In 2000 Vioxx promised arthritis sufferers a way to ease pain with less trauma to the stomach than naproxen, an older and cheaper drug in such products as Aleve. Merck, the respected drug giant that created Vioxx, funded the VIGOR study, headed by Claire Bombardier, Director of Rheumatology at the University of Toronto, and this study was published by the prestigious New England Journal of Medicine in November 2000 (Claire Bombardier, et al. “Comparison of Upper Gastrointestinal Toxicity of Rofecoxib and Naproxen in Patients with Rheumatoid Arthritis,” NEJM Volume 343:1520-1528.) The study revealed that Vioxx users had four times the rate of heart attacks as naproxen users. The higher risk came about, the study explained, because naproxen protected the heart, not because Vioxx hurt it. But the authors have been accused of withholding evidence about the drug's heart risks by editors of the New England Journal of Medicine. It was found that three heart attacks out of a total of 20 were omitted from the data just two days before the article was published. Were they included, the study would have revealed an even higher risk of heart attacks among Vioxx users. Merck stopped selling Vioxx last year because another study found that patients taking the drug for more than 18 months doubled their risk of heart attacks and strokes. Since then more than 7,000 people have sued Merck, blaming Vioxx for injuries or deaths. Recently, Dr. Gregory D. Curfman, Executive Editor of the NEJM, said that he should have been more aggressive in challenging the research when it was first submitted for publication. An editorial by Gregory D. Curfman, Stephen Morrissey, and Jeffrey M. Drazen, the editors of NEJM, appears in print in the today's issue of NEJM.

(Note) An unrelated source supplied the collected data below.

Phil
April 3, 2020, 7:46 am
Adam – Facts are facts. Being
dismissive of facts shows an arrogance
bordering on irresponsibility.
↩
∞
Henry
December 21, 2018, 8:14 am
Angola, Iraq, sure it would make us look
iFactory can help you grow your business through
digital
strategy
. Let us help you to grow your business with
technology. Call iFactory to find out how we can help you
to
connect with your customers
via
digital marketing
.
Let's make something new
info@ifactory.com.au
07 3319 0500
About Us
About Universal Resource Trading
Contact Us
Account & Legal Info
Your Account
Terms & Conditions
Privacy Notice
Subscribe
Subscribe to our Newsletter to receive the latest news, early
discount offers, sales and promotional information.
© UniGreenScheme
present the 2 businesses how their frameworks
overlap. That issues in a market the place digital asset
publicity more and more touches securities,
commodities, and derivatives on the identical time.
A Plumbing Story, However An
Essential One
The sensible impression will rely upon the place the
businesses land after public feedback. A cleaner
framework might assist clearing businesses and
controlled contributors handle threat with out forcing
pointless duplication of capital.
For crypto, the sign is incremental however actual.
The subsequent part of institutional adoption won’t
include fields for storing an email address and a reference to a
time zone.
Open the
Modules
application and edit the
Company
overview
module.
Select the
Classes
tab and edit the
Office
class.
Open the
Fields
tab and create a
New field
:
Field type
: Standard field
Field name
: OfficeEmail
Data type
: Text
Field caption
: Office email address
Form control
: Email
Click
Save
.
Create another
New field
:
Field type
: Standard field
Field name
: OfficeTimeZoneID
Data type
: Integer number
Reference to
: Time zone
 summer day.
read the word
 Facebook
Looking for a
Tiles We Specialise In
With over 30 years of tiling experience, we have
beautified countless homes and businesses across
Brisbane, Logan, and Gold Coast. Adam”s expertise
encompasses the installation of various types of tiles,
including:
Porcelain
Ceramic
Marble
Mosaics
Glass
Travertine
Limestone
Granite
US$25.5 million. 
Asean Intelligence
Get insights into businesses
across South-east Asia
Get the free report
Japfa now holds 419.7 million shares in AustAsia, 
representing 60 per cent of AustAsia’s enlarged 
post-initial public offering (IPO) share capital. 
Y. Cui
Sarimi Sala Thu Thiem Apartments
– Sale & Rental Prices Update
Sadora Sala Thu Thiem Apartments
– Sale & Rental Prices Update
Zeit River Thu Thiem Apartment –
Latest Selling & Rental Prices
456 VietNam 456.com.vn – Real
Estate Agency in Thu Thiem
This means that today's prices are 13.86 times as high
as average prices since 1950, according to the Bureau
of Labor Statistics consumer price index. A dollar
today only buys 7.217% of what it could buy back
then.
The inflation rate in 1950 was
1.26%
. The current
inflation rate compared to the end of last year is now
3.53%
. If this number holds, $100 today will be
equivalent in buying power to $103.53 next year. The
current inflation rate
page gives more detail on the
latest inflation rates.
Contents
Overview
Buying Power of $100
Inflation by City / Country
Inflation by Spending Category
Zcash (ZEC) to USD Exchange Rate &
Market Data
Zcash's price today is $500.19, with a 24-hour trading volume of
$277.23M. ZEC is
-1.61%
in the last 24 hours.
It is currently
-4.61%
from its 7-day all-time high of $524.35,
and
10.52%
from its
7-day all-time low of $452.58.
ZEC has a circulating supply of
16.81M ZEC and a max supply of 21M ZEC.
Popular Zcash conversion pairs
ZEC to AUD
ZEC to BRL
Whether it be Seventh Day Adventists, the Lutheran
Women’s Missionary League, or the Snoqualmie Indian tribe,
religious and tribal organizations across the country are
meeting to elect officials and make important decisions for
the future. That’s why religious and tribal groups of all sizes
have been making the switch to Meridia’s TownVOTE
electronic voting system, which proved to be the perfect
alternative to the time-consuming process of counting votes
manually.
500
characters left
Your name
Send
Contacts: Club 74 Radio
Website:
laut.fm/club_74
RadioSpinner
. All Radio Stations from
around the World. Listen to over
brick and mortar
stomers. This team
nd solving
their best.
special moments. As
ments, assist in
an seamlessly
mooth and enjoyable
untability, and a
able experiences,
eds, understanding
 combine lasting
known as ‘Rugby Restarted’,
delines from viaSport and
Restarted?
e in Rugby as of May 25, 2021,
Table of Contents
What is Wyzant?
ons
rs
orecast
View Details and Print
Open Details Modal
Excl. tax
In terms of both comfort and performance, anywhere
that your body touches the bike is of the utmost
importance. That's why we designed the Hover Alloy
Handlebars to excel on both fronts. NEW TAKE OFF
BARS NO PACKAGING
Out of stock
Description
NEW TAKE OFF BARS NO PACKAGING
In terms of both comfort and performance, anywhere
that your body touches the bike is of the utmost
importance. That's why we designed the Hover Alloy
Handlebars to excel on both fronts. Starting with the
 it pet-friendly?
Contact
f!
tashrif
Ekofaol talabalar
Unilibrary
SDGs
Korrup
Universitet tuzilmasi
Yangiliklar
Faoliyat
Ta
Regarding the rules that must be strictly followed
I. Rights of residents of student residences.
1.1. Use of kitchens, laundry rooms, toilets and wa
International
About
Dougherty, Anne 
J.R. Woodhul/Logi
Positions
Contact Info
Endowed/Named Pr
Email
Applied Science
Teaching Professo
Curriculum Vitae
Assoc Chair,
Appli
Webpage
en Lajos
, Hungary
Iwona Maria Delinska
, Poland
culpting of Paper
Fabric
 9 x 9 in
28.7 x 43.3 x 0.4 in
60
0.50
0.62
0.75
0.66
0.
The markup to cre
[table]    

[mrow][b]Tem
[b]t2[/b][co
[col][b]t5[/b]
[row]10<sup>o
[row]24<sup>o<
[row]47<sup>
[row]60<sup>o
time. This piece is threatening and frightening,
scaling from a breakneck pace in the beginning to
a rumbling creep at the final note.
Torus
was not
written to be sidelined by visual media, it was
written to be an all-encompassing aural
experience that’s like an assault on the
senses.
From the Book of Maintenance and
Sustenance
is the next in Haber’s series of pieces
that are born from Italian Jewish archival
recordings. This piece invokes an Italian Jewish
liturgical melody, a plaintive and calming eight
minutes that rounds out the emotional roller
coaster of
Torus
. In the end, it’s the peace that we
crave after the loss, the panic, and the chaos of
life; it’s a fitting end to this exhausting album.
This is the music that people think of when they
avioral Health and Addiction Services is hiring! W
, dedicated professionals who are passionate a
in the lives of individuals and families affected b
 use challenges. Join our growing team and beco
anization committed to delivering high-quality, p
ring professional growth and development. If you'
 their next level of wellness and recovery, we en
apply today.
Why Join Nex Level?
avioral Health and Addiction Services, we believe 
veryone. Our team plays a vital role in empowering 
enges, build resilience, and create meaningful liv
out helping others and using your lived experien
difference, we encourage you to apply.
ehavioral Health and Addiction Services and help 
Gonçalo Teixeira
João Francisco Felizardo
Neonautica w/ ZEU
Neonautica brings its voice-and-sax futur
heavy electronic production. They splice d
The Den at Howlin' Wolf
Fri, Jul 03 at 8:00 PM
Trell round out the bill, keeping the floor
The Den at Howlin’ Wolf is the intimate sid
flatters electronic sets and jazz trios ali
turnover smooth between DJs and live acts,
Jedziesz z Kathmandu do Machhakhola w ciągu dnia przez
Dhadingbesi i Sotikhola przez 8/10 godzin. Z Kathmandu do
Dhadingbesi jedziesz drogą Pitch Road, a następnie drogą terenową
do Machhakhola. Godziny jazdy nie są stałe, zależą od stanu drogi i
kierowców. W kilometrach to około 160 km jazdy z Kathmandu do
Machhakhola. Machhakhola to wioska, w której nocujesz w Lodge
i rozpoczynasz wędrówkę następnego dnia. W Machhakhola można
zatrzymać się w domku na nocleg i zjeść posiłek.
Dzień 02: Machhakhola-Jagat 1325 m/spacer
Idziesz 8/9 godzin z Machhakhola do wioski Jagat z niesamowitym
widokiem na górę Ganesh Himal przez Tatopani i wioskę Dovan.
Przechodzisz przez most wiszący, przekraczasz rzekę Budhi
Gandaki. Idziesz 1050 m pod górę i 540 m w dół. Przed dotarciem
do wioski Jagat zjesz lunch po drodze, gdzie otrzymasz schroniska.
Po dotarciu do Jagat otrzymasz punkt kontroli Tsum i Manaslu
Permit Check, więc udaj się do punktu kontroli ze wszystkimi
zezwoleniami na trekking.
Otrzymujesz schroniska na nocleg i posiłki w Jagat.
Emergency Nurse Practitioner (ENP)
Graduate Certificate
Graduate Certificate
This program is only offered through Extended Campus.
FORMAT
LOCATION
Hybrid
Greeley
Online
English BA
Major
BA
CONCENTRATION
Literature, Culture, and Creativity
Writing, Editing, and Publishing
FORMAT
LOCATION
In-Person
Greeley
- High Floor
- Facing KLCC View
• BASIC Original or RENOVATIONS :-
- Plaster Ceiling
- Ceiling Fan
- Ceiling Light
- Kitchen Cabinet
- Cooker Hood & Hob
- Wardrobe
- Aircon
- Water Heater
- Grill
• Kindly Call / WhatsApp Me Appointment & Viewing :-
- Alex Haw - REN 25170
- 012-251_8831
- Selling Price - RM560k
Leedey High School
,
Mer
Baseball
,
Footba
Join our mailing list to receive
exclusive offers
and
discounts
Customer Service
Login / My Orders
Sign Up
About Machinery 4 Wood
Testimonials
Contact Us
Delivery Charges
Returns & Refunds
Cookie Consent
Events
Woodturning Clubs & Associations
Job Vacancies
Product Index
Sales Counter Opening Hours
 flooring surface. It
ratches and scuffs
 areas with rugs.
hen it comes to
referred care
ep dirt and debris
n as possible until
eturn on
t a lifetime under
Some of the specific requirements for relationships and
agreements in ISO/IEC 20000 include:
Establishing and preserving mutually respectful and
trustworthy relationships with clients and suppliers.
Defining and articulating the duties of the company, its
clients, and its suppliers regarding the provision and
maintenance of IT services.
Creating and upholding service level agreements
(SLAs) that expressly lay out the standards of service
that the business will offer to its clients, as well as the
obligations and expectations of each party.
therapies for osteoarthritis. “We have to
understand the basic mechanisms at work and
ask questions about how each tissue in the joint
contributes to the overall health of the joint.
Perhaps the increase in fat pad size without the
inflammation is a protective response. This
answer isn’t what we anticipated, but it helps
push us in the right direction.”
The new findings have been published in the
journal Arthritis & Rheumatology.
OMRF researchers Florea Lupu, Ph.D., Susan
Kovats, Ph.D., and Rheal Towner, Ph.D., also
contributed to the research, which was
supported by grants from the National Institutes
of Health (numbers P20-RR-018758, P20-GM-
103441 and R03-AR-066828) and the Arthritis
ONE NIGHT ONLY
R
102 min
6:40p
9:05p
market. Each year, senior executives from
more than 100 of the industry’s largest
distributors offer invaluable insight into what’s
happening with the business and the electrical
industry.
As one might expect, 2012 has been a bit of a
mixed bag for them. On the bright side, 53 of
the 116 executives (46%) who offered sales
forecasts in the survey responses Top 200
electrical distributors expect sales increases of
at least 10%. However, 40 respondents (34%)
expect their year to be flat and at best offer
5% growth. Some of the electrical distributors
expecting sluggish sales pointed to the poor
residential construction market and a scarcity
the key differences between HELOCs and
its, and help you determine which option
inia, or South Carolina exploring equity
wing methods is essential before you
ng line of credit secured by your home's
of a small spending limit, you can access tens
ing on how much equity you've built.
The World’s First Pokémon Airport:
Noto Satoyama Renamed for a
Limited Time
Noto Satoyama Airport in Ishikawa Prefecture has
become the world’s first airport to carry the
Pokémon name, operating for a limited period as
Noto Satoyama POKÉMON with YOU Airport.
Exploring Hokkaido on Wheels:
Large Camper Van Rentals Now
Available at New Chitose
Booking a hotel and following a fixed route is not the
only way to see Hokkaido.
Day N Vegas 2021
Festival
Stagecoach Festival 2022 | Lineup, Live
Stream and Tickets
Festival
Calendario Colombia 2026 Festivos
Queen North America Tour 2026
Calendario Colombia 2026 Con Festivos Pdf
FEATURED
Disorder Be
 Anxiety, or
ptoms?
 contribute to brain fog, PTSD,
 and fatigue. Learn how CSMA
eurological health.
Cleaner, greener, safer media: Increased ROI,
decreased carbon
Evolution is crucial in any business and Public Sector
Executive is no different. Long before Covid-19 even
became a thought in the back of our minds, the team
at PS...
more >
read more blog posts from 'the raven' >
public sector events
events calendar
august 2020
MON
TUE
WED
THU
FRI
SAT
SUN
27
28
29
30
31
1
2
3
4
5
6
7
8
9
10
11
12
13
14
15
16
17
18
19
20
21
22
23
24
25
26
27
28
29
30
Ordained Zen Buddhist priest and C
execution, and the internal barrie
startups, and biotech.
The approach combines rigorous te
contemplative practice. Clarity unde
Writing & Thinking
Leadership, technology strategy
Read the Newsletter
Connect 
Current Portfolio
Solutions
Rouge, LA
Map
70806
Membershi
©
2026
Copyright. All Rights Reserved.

This incident is the latest to raise troubling questions about selective disclosure of data in industry sponsored clinical trials. To be sure, there will always be risks and contraindications with any medication, but health care regulators, providers, and patients can't assess those risks if they aren't given all the information. (See the latest regulatory contibution, note this registry is voluntary.) Important questions that emerge in this case are ones that Jerry Avorn asks us to think of as “pharmacoepistemological”. Epistemological questions are those that involve the nature and the scope of knowledge, truth, and justification of claims. Thus pharmacoepistemological questions have to do with how it is that we-- regulators, patients, and providers-- know that a drug is effective and safe enough to use. How do we --regulators, patients, and providers--get drug information and how can we determine if the information is trustworthy? It is the norm that the most trustworthy sources are scientific articles written in prestigious peer-reviewed journals by experts in the field who work at accredited institutions of higher learning. But in this procedure there is the assumption that people who submit the manuscripts will be telling the truth and not fudging data.
The fraudulent data announcing the creation of human embryonic stem cell lines that were submitted to and published by the world respected journal Science again reminds us that we get to know about empirical data as they are presented to us by trustworthy sources. But all along the chain of transmission of data, from lab investigator to department chair to external funding agency to the editorial board of the journal, we find human beings. And human beings have interests. Bias and interest are not the same thing. Bias can occur because of some interest or other that is contrary to the interest of the truthful and full transmission of data. The problem is not that there are values and interests inherent in the scientific project. This in itself does not make science “subjective." The values of truth telling and full disclosure are essential to good science. Thus, it is the kinds of values and human interests that affect the process that invite scrutiny. We have to ask what values are being advocated and whose interests are being served.